I imagine that you get some overhead if you call up some large datasets, but
that's why I can call a limited size collection from the DB - it's rarew to
need the entire recordset of data.

It's quite the opposite approach to really optimizing your queries for
lighting-quick response times from the db, but the advantage is OOP and
maintenance.  Even so, I think it could be optimized to be quite fast by
using SPs (which I do).  You can also extend this with your own methods of
grabbing data from the database that would be much faster (such as passing
in a list of ids to grab, or indicating that you'd like only a list of ids
from the db) that would keep your performance at the levels you'd like to
maintain.  But I agree with you, this is probably not the thing to use if
speed is all that matters to you.

- Matt Small

-----Original Message-----
From: Kevin Graeme [mailto:[EMAIL PROTECTED] 
Sent: Wednesday, May 18, 2005 2:02 PM
To: CF-Community
Subject: Re: ASP.net 2.0

Thanks for the writeup.

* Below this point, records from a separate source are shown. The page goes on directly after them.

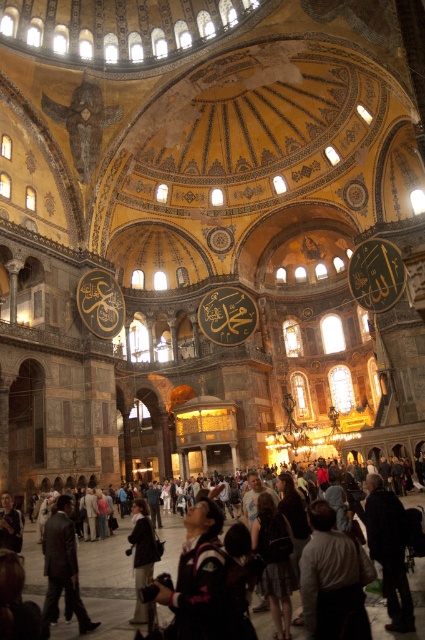 Question: Among these objects, which one is farthest from the camera?

Choices:
 (A) dark gray fabric jacket at lower center
 (B) dark fabric coat at lower right
 (C) dark clothing crowd at lower center

Answer: (A)

Question: Which of the following is the closest to the observer?

Choices:
 (A) dark gray fabric jacket at lower center
 (B) white cotton shirt at center
 (C) dark brown leather backpack at center

Answer: (B)

Question: Considering the relative positions of dark clothing crowd at lower center and dark gray fabric jacket at lower center in the image provided, where is dark clothing crowd at lower center located with respect to dark gray fabric jacket at lower center?

Choices:
 (A) left
 (B) right

Answer: (B)

Question: Which point is closer to the camera taking this photo?

Choices:
 (A) (337, 531)
 (B) (377, 486)
 (C) (261, 545)
 (D) (396, 637)

Answer: (D)

Question: Can you confirm if white cotton shirt at center is positioned below dark brown leather backpack at center?

Choices:
 (A) yes
 (B) no

Answer: (B)

Question: Is dark clothing crowd at lower center thinner than dark brown leather backpack at center?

That's close to what my understanding of it
was. We heavily leverage SQL with complex queries to get Oracle to do
the heavy massaging of the specific data requests. That appears to be
the opposite approach to using a DAO.

Doesn't it get pretty memory heavy and slow to process large
recordsets? I know that we (Deanna) has spent a lot of time optimizing
queries to get processing times down. And we've got hundreds of
subsites all running on the one server.